Test Classes Don’t Work

Test Classes don’t work as a test structure.

It’s worth clarifying what I mean by the test class. I’m
speaking specifically about the following structure of an test:

  • having a test class, that contains the setup and teardown method for test fixtures
  • putting multiple tests in that class
  • having the execution of a test look something like:
    * run setup
    * execute test
    * run teardown

More or less, something like:

class TestMyStuff:

     def setUp(self):
         self.fixture_one = create_fixture()
         self.fixture_two = create_another_fixture()

     def tearDown(self):
         teardown_fixture(self.fixture_one)
         teardown_fixture(self.fixture_two)

     def test_my_stuff(self):
         result = something(self.fixture_one)
         assert result.is_ok

This pattern is prevalent across testing suites, since they follow the
XUnit pattern of test design.

Why Test Classes are the Norm

Removing the setup and teardown from your test fixtures keep things
clean: it makes sense to remove them from you test body.
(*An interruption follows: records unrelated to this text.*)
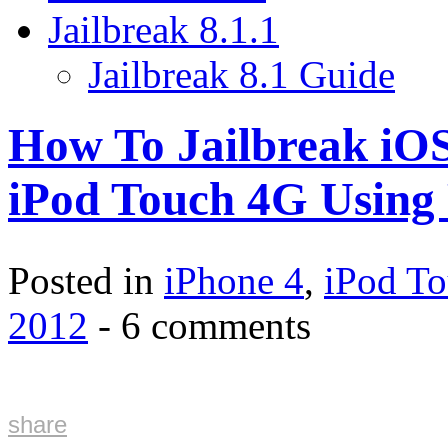
Jailbreak 8.1.1
Jailbreak 8.1 Guide
How To Jailbreak iOS
iPod Touch 4G Using
Posted in
iPhone 4
,
iPod T
2012
- 6 comments
share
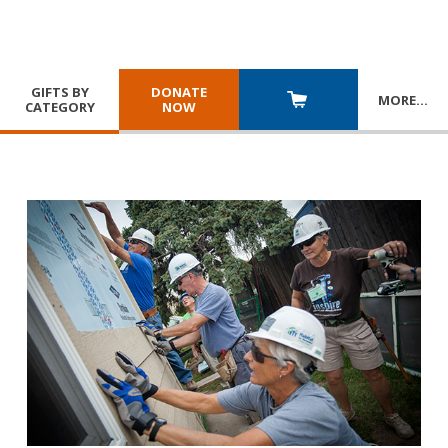
GIFTS BY
DONATE
MORE
…
CATEGORY
NOW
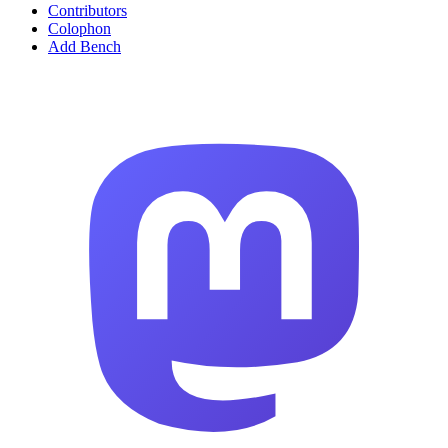
Contributors
Colophon
Add Bench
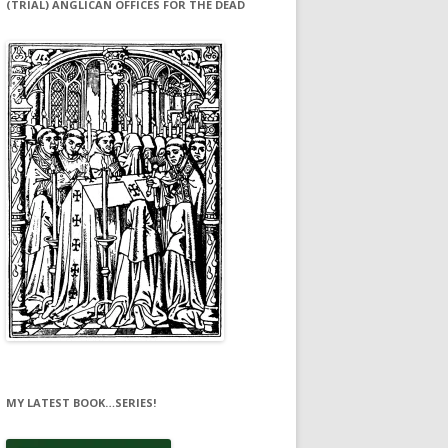
(TRIAL) ANGLICAN OFFICES FOR THE DEAD
MY LATEST BOOK…SERIES!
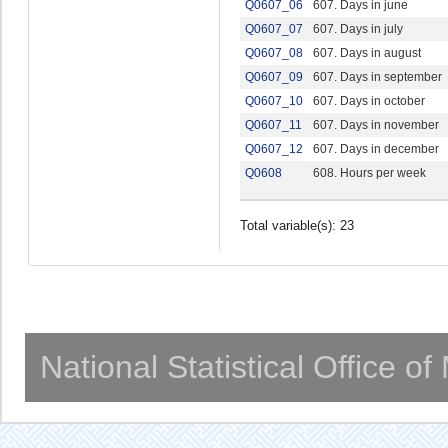
Q0607_06
607. Days in june
Q0607_07
607. Days in july
Q0607_08
607. Days in august
Q0607_09
607. Days in september
Q0607_10
607. Days in october
Q0607_11
607. Days in november
Q0607_12
607. Days in december
Q0608
608. Hours per week
Total variable(s): 23
National Statistical Office o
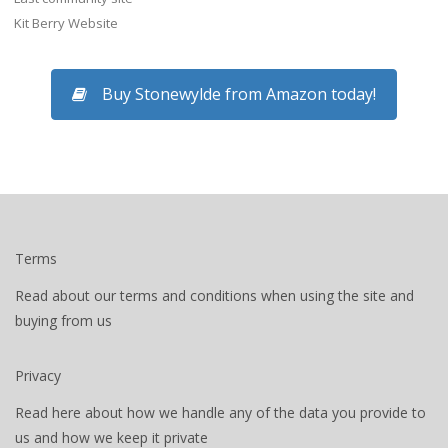
Kit Berry Website
Buy Stonewylde from Amazon today!
Terms
Read about our terms and conditions when using the site and
buying from us
Privacy
Read here about how we handle any of the data you provide to
us and how we keep it private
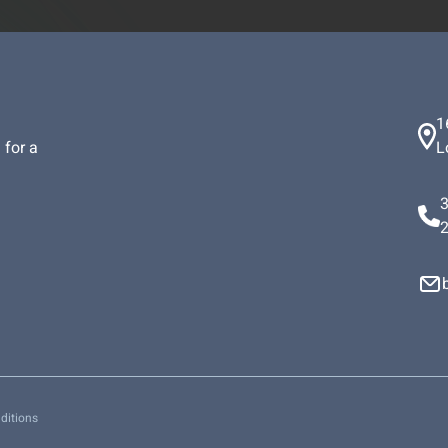
1
 for a
L
ditions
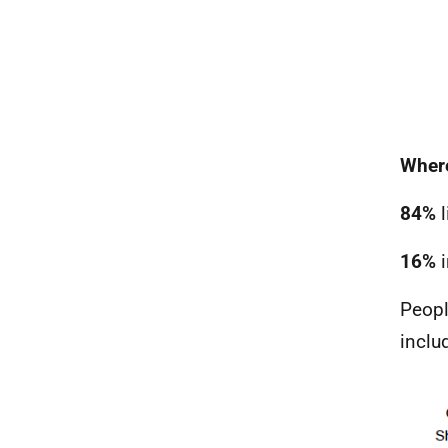
Where
84%
l
16%
i
Peopl
inclu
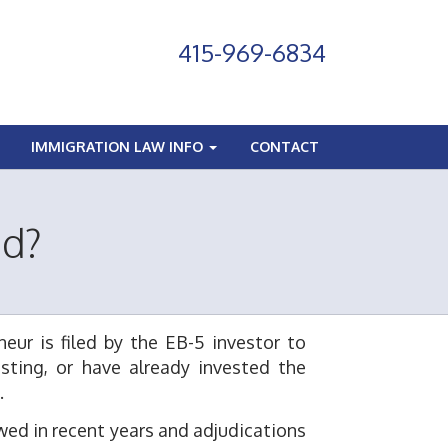
415-969-6834
IMMIGRATION LAW INFO
CONTACT
ed?
eur is filed by the EB-5 investor to
sting, or have already invested the
.
owed in recent years and adjudications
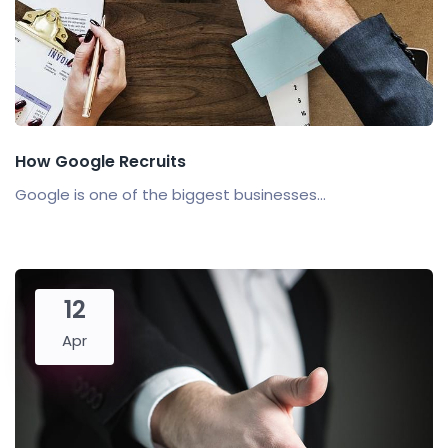
How Google Recruits
Google is one of the biggest businesses...
12
Apr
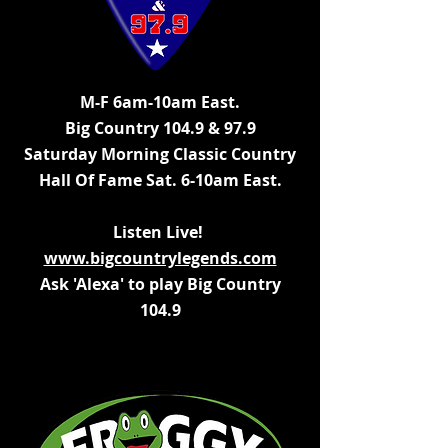
M-F 6am-10am East.
Big Country 104.9 & 97.9
Saturday Morning Classic Country
Hall Of Fame Sat.
6-10am East.
Listen Live!
www.bigcountrylegends.com
Ask 'Alexa' to play Big Country
104.9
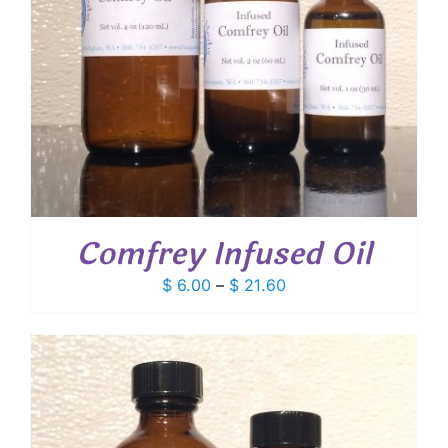
Comfrey Infused Oil
Price
$
6.00
–
$
21.60
range:
$ 6.00
through
$ 21.60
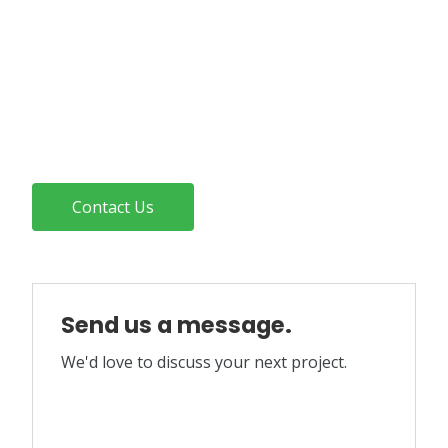
Contact Us
Send us a message.
We'd love to discuss your next project.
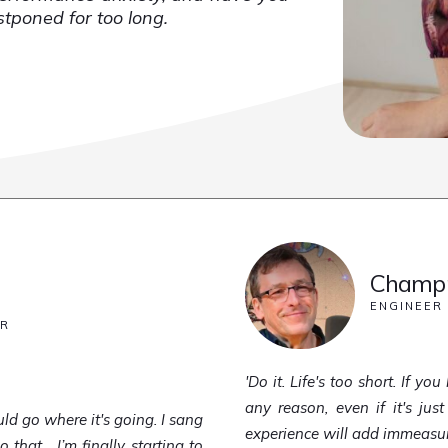
ostponed for too long.
Champn
ENGINEER
ER
'Do it. Life's too short. If y
any reason, even if it's just
ld go where it's going. I sang
experience will add immeasurab
hat... I’m finally starting to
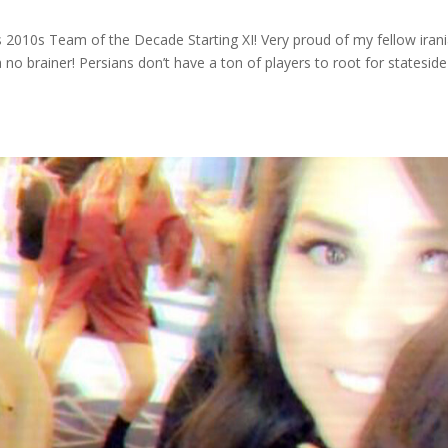
 2010s Team of the Decade Starting XI! Very proud of my fellow irani
 no brainer! Persians don’t have a ton of players to root for statesid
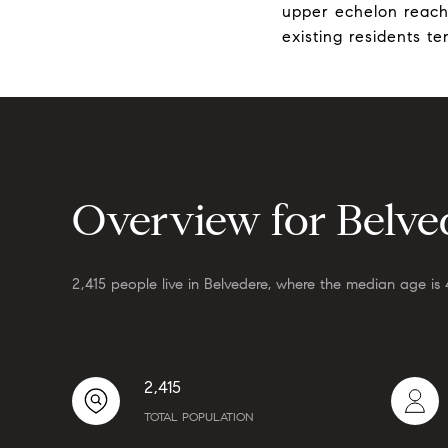
upper echelon reachi
existing residents t
Overview for Belve
2,415 people live in Belvedere, where the median age is 
2,415
TOTAL POPULATION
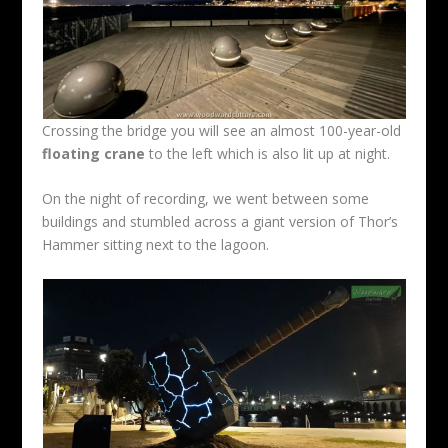
Crossing the bridge you will see an almost 100-year-old
floating crane
to the left which is also lit up at night.
On the night of recording, we went between some
buildings and stumbled across a giant version of Thor’s
Hammer sitting next to the lagoon.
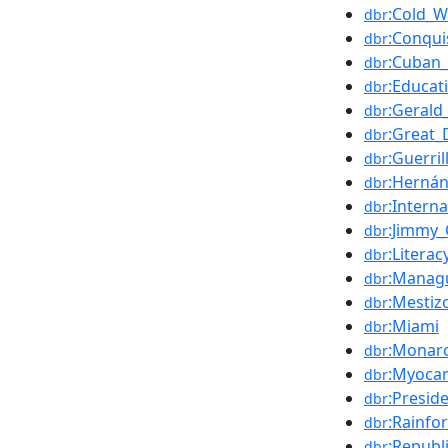
:Cold_W
dbr
:Conqui
dbr
:Cuban_
dbr
:Educat
dbr
:Gerald
dbr
:Great_
dbr
:Guerri
dbr
:Hernán
dbr
:Intern
dbr
:Jimmy_
dbr
:Literac
dbr
:Manag
dbr
:Mestiz
dbr
:Miami
dbr
:Monar
dbr
:Myocar
dbr
:Presid
dbr
:Rainfo
dbr
:Republ
dbr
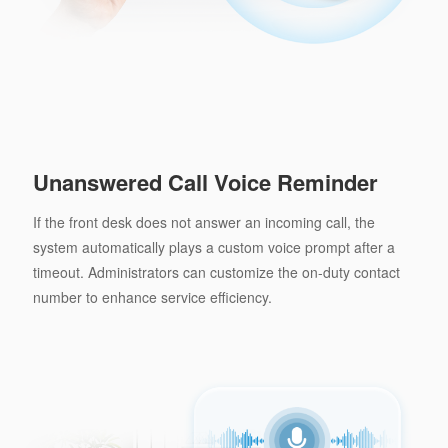
Unanswered Call Voice Reminder
If the front desk does not answer an incoming call, the
system automatically plays a custom voice prompt after a
timeout. Administrators can customize the on-duty contact
number to enhance service efficiency.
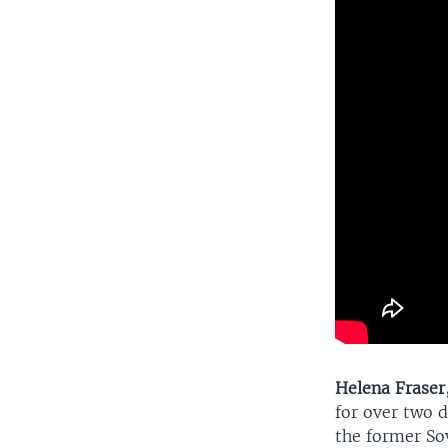
Helena Fraser
for over two d
the former Sov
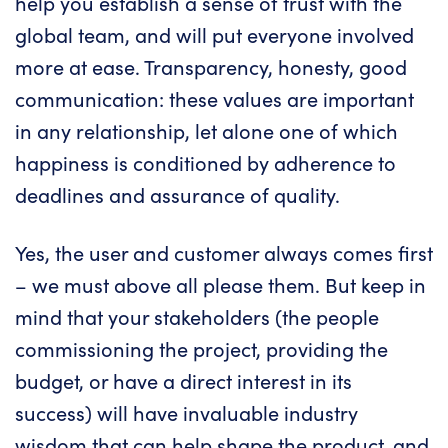
help you establish a sense of trust with the
global team, and will put everyone involved
more at ease. Transparency, honesty, good
communication: these values are important
in any relationship, let alone one of which
happiness is conditioned by adherence to
deadlines and assurance of quality.
Yes, the user and customer always comes first
– we must above all please them. But keep in
mind that your stakeholders (the people
commissioning the project, providing the
budget, or have a direct interest in its
success) will have invaluable industry
wisdom that can help shape the product, and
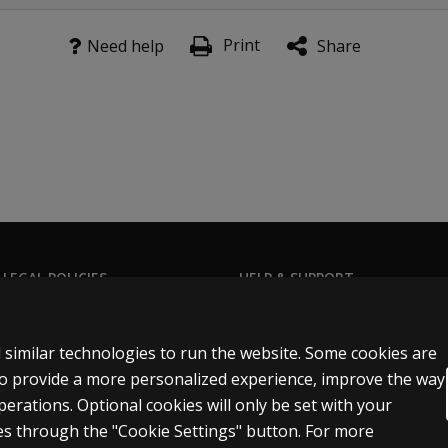
Print
Need help
Share
 LEGAL POLICIES
HELP & SUPPORT
Contact us
ns & licensing
Order status
 similar technologies to run the website. Some cookies are
 sale & use
Help articles
 to provide a more personalized experience, improve the way
rations. Optional cookies will only be set with your
icies
Product platform logins
s through the "Cookie Settings" button. For more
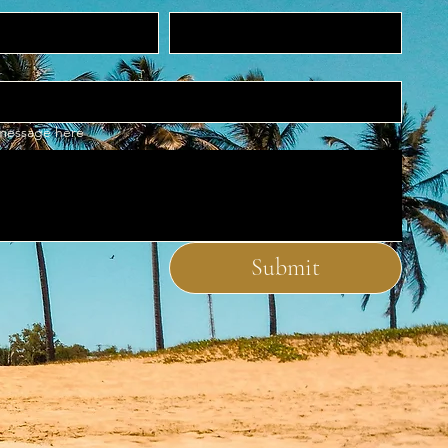
 message here
Submit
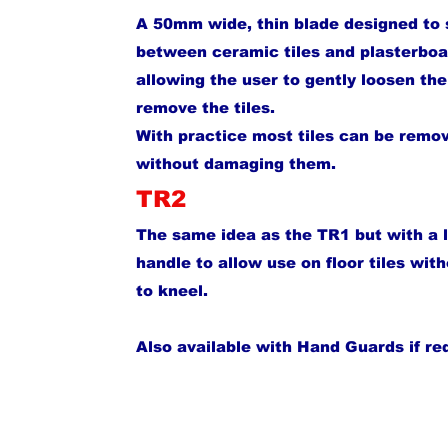
A 50mm wide, thin blade designed to 
between ceramic tiles and plasterboa
allowing the user to gently loosen th
remove the tiles.
With practice most tiles can be remo
without damaging them.
TR2
The same idea as the TR1 but with a 
handle to allow use on floor tiles wit
to kneel.
Also available with Hand Guards if re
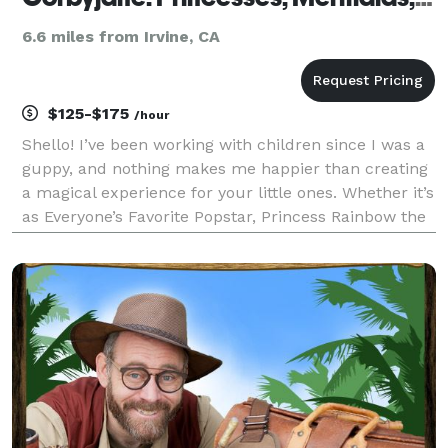
6.6 miles from Irvine, CA
$125-$175
/hour
Shello! I’ve been working with children since I was a
guppy, and nothing makes me happier than creating
a magical experience for your little ones. Whether it’s
as Everyone’s Favorite Popstar, Princess Rainbow the
Unicorn, or any of the familiar fairytale princesses, I
want to make their dreams come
When looking at code,
you only want to look at context that’s relevant to you, otherwise it’s harder
to identify what should be focused on:

def test_my_stuff():
    fixture = create_fixture()

    try:
        result = something(fixture)
        assert result.is_ok
    finally:
        teardown_fixture(fixture)

So, it makes sense to have setup and teardown methods. A lot of the
time, you’ll have common sets of test fixtures, and you want to share
them without explicitly specifying them every time. Most languages
provide object-oriented programming, which allows state that is
accessible by all methods. Classes are a good vessel to give a test
access to a set of test fixtures.

When You Have a Hammer…

The thing about object oriented programming is, it’s almost always a
single inheritance model, and multiple inheritance gets ugly
quickly. It’s not very easy to compose test classes together. In the
context of test classes, why would you ever want to do that?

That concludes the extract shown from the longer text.